# Assignment
Copy out all lines from the entries below in which "churches" occurs.

# Information provided

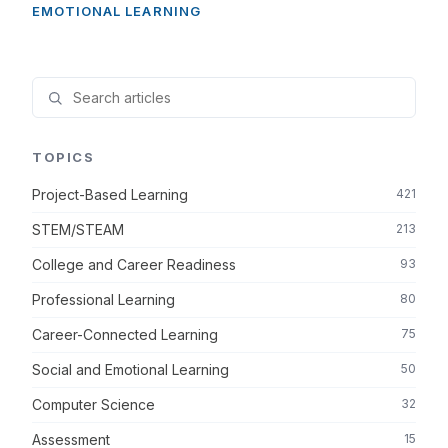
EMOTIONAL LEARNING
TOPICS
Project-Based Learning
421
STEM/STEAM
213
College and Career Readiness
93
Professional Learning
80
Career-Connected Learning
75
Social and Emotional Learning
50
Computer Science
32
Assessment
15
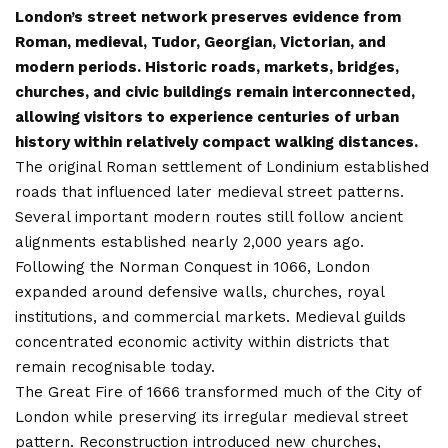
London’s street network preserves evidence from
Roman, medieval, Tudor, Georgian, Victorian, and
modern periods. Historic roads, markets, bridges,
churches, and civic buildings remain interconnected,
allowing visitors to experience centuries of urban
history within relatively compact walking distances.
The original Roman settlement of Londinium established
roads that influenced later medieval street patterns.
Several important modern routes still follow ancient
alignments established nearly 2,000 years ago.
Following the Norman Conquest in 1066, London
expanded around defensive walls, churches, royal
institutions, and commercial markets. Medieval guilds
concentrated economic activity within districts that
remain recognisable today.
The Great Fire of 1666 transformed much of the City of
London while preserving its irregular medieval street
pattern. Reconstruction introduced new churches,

==

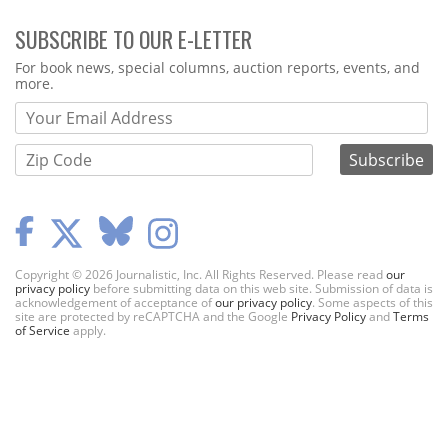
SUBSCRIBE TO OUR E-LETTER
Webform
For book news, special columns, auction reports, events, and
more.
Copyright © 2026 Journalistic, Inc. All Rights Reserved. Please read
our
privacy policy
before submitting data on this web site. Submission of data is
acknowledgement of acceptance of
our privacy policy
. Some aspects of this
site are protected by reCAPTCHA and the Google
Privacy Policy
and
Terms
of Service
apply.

# Reply to the task
churches, and civic buildings remain interconnected,
expanded around defensive walls, churches, royal
pattern. Reconstruction introduced new churches,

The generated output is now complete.